Another excellent post, Dr. Kling. I have been trying to clarify in my mind what the effects of the "contango" situation are with respect to producers' incentives and this nails it.

Brad Hutchings writes:
My guess is that every time Iran's President makes another reckless statement, this raises the value of hoarded oil, which drives up futures prices, which in turn drives of spot prices. Maybe he is crazy like a fox.

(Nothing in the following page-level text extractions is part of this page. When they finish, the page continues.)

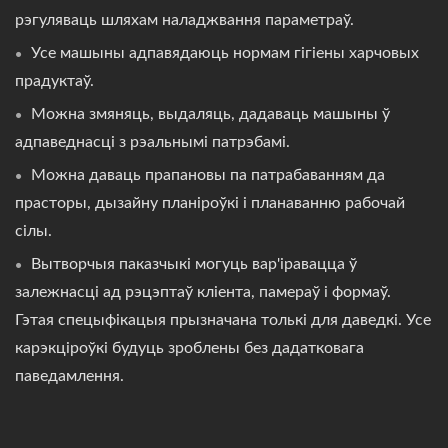
рэгуляваць шляхам наладжвання параметраў.
Усе машыны адпавядаюць нормам гігіены харчовых
прадуктаў.
Можна змяняць, выдаляць, дадаваць машыны ў
адпаведнасці з рэальнымі патрэбамі.
Можна даваць прапановы па патрабаванням да
прасторы, дызайну планіроўкі і планаванню рабочай
сілы.
Вытворчыя паказчыкі могуць вар'іравацца ў
залежнасці ад рэцэптаў кліента, памераў і формаў.
Гэтая спецыфікацыя прызначана толькі для даведкі. Усе
карэкціроўкі будуць зроблены без дадатковага
паведамлення.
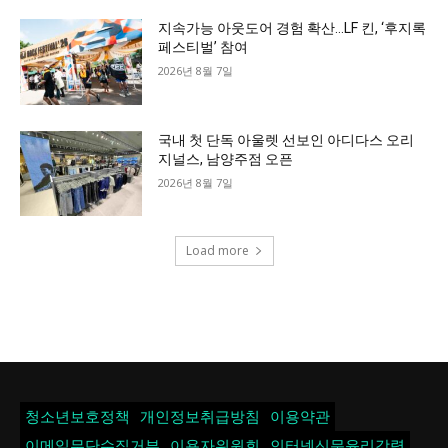
지속가능 아웃도어 경험 확산…LF 킨, ‘후지록
페스티벌’ 참여
2026년 8월 7일
국내 첫 단독 아울렛 선보인 아디다스 오리
지널스, 남양주점 오픈
2026년 8월 7일
Load more
청소년보호정책
개인정보취급방침
이용약관
이메일무단수집거부
이용자위원회
인터넷신문윤리강령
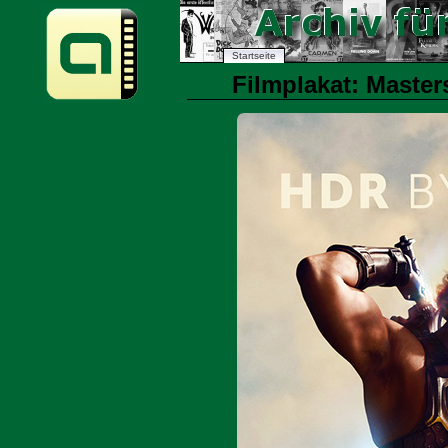
Startseite
Filmplakat: Masters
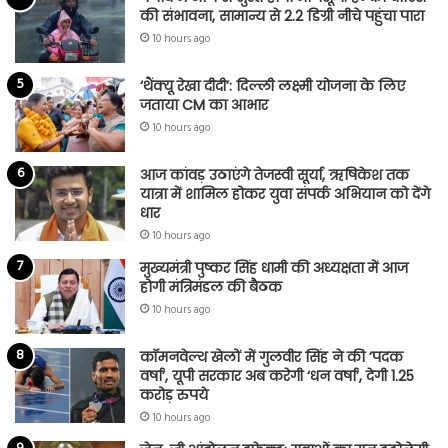
की संभावना, सामान्य से 2.2 डिग्री नीचे पहुंचा पारा
10 hours ago
‘थैंक्यू रेखा दीदी’: दिल्ली लक्ष्मी योजना के लिए
जताया CM का आभार
10 hours ago
आज कांवड़ उठाएंगे तेजस्वी सूर्या, ऋषिकेश तक
यात्रा में शामिल होकर युवा संपर्क अभियान को देंगे
धार
10 hours ago
मुख्यमंत्री पुष्कर सिंह धामी की अध्यक्षता में आज
होगी मंत्रिमंडल की बैठक
10 hours ago
कॉमनवेल्थ खेलों में गुलवीर सिंह ने की ‘पदक
वर्षा’, यूपी सरकार अब करेगी ‘धन वर्षा’, देगी 1.25
करोड़ रुपये
10 hours ago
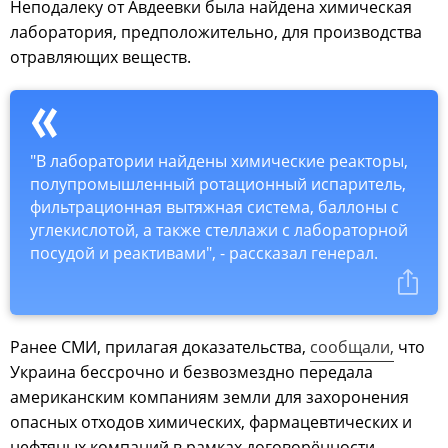
Неподалеку от Авдеевки была найдена химическая
лаборатория, предположительно, для производства
отравляющих веществ.
"В лаборатории найдены химические реакторы,
полупромышленный ротационный испаритель,
фильтрационная вытяжная система, баллоны с
углекислотой, а также стеллажи с лабораторной
посудой и реактивами", - рассказал генерал.
Ранее СМИ, прилагая доказательства,
сообщали,
что
Украина бессрочно и безвозмездно передала
американским компаниям земли для захоронения
опасных отходов химических, фармацевтических и
нефтяных компаний в рамках договорённости,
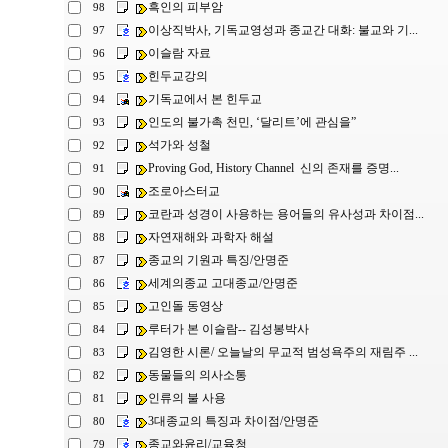
흑인의 피부암
98
이상직박사, 기독교영성과 종교간 대화: 불교와 기...
97
이슬람 자료
96
힌두교강의
95
기독교에서 본 힌두교
94
인도의 불가촉 천민, ‘달리트’에 관심을”
93
석가와 성철
92
Proving God, History Channel 신의 존재를 증명...
91
조로아스터교
90
코란과 성경이 사용하는 용어들의 유사성과 차이점...
89
자연재해와 과학자 해설
88
종교의 기원과 특징/안명준
87
세계의종교 고대종교/안명준
86
고인돌 동영상
85
루터가 본 이슬람-- 김성봉박사
84
김영한 시론/ 오늘날의 무교적 범성욕주의 재림주 ...
83
동물들의 의사소통
82
인류의 불 사용
81
3대종교의 특징과 차이점/안명준
80
종교와윤리/교육청
79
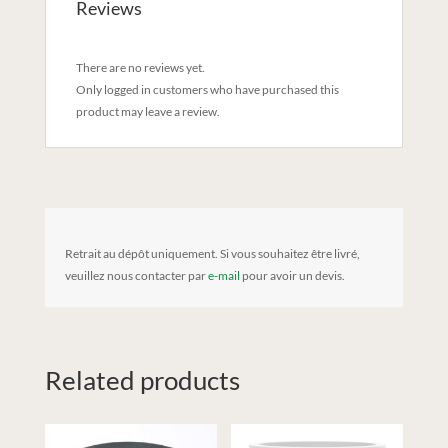
Reviews
There are no reviews yet.
Only logged in customers who have purchased this
product may leave a review.
Retrait au dépôt uniquement. Si vous souhaitez être livré,
veuillez nous contacter par
e-mail
pour avoir un devis.
Related products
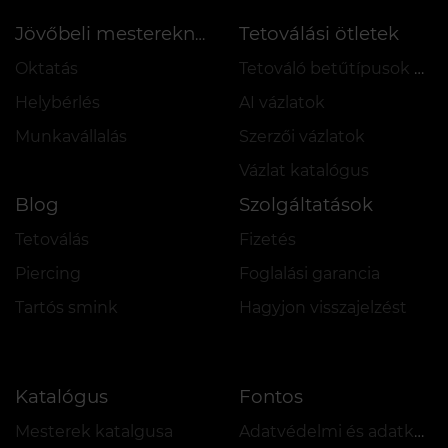
Tetoválási ötletek
Jövőbeli mestereknek
Oktatás
Tetováló betűtípusok online
Helybérlés
AI vázlatok
Munkavállalás
Szerzői vázlatok
Vázlat katalógus
Blog
Szolgáltatások
Tetoválás
Fizetés
Piercing
Foglalási garancia
Tartós smink
Hagyjon visszajelzést
Katalógus
Fontos
Mesterek katalgusa
Adatvédelmi és adatkezelési szabályzat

Yeah, why isn't anyone picking up on this? Iran jumped the shark yesterday with its pledge to ship nuclear technology to Sudan. As if they hadn't already with dancers holding vials of enriched uranium. What if Iran has basically bluffed the price of oil up? Even Chavez in Venezuala doesn't think it's sustainable -- witness his recent proposal for a $55/barrel fixed price. So what if Iran is just bluffing the price up, then gets UN sanctions slapped against it, then gets attacked by Israel and the US? What happens then to the price of oil? In a time of war, they can't possibly want to shut off their cash cow. In summary, Iran's President ain't half as smart as he thinks he is.

aaron writes:

I like this theory. It's very plausible. It's in Iran's interest to be a percieved threat, but never an actual one.

But how long can they play that game, eventually we have to call their bluff whether they are developing weapons technology or not. Just like Iraq.